INPUT RECORDS

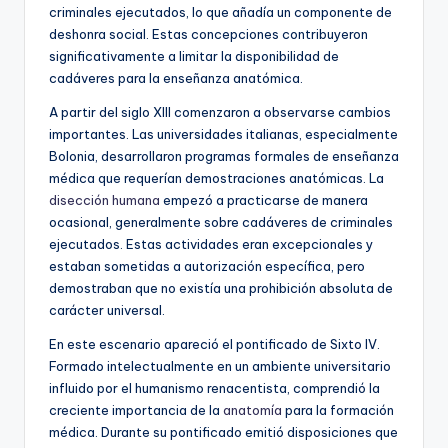
criminales ejecutados, lo que añadía un componente de
deshonra social. Estas concepciones contribuyeron
significativamente a limitar la disponibilidad de
cadáveres para la enseñanza anatómica.
A partir del siglo XIII comenzaron a observarse cambios
importantes. Las universidades italianas, especialmente
Bolonia, desarrollaron programas formales de enseñanza
médica que requerían demostraciones anatómicas. La
disección humana
empezó a practicarse de manera
ocasional, generalmente sobre cadáveres de criminales
ejecutados. Estas actividades eran excepcionales y
estaban sometidas a autorización específica, pero
demostraban que no existía una prohibición absoluta de
carácter universal.
En este escenario apareció el pontificado de Sixto IV.
Formado intelectualmente en un ambiente universitario
influido por el humanismo renacentista, comprendió la
creciente importancia de la
anatomía
para la formación
médica. Durante su pontificado emitió disposiciones que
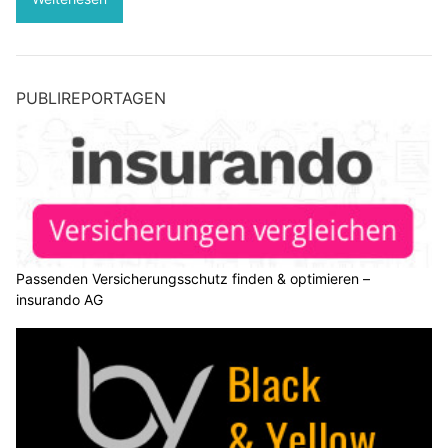
PUBLIREPORTAGEN
Passenden Versicherungsschutz finden & optimieren –
insurando AG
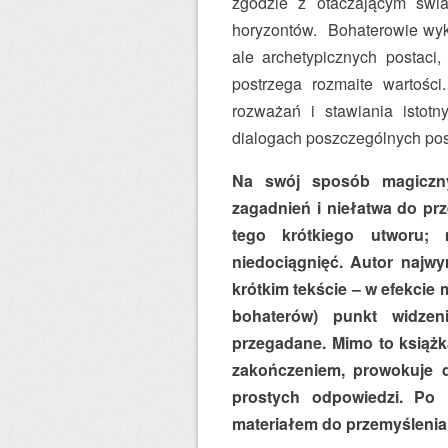
zgodzie z otaczającym świat
horyzontów. Bohaterowie wykr
ale archetypicznych postaci
postrzega rozmaite wartości
rozważań i stawiania istotn
dialogach poszczególnych pos
Na swój sposób magiczn
zagadnień i niełatwa do prz
tego krótkiego utworu
niedociągnięć. Autor najwyr
krótkim tekście – w efekcie
bohaterów) punkt widzen
przegadane. Mimo to książk
zakończeniem, prowokuje d
prostych odpowiedzi. Po 
materiałem do przemyślenia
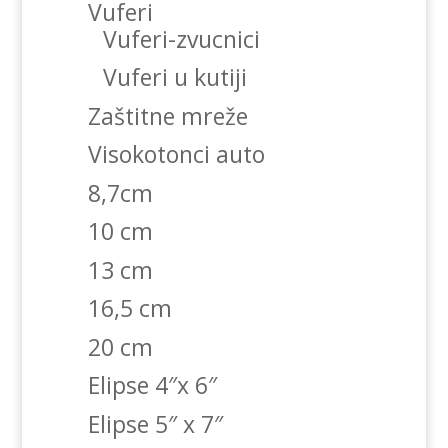
Vuferi
Vuferi-zvucnici
Vuferi u kutiji
Zaštitne mreže
Visokotonci auto
8,7cm
10 cm
13 cm
16,5 cm
20 cm
Elipse 4″x 6″
Elipse 5″ x 7″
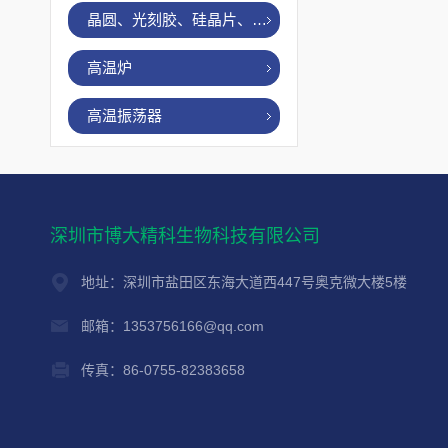
晶圆、光刻胶、硅晶片、烤胶机
高温炉
高温振荡器
深圳市博大精科生物科技有限公司
地址：深圳市盐田区东海大道西447号奥克微大楼5楼
邮箱：1353756166@qq.com
传真：86-0755-82383658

WHAT TO DO
Omit the pictures, and please restate word for word the lines running from the line with "Na swój sposób magiczn" to the end of the entries.

RESPONSE TO THIS TASK
Na swój sposób magiczn
zagadnień i niełatwa do prz
tego krótkiego utworu
niedociągnięć. Autor najwyr
krótkim tekście – w efekcie
bohaterów) punkt widzen
przegadane. Mimo to książk
zakończeniem, prowokuje d
prostych odpowiedzi. Po 
materiałem do przemyślenia
Vuferi
Vuferi-zvucnici
Vuferi u kutiji
Zaštitne mreže
Visokotonci auto
8,7cm
10 cm
13 cm
16,5 cm
20 cm
Elipse 4″x 6″
Elipse 5″ x 7″
晶圆、光刻胶、硅晶片、烤胶机
高温炉
高温振荡器
深圳市博大精科生物科技有限公司
地址：深圳市盐田区东海大道西447号奥克微大楼5楼
邮箱：1353756166@qq.com
传真：86-0755-82383658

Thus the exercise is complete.